### EXERCISE DIRECTIONS
Restate each of the lines below word for word and drop every picture.
---- SOURCE INFORMATION
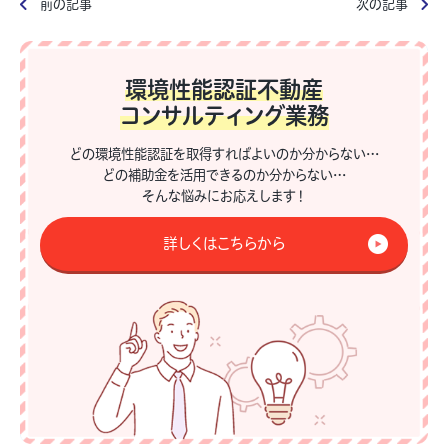
前の記事
次の記事
環境性能認証不動産
コンサルティング業務
どの環境性能認証を取得すればよいのか分からない…
どの補助金を活用できるのか分からない…
そんな悩みにお応えします！
詳しくはこちらから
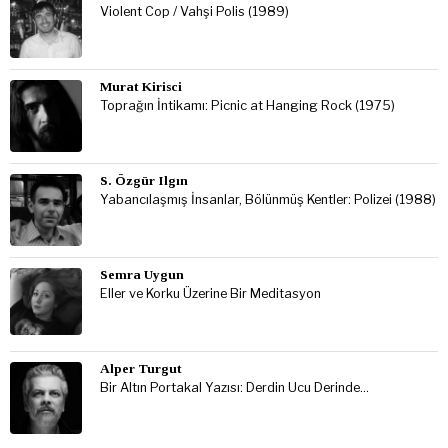
Violent Cop / Vahşi Polis (1989)
Murat Kirisci
Toprağın İntikamı: Picnic at Hanging Rock (1975)
S. Özgür Ilgın
Yabancılaşmış İnsanlar, Bölünmüş Kentler: Polizei (1988)
Semra Uygun
Eller ve Korku Üzerine Bir Meditasyon
Alper Turgut
Bir Altın Portakal Yazısı: Derdin Ucu Derinde…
--------
### RESPONSE FOR THIS EXERCISE
前の記事
次の記事
環境性能認証不動産
コンサルティング業務
どの環境性能認証を取得すればよいのか分からない…
どの補助金を活用できるのか分からない…
そんな悩みにお応えします！
詳しくはこちらから
Violent Cop / Vahşi Polis (1989)
Murat Kirisci
Toprağın İntikamı: Picnic at Hanging Rock (1975)
S. Özgür Ilgın
Yabancılaşmış İnsanlar, Bölünmüş Kentler: Polizei (1988)
Semra Uygun
Eller ve Korku Üzerine Bir Meditasyon
Alper Turgut
Bir Altın Portakal Yazısı: Derdin Ucu Derinde…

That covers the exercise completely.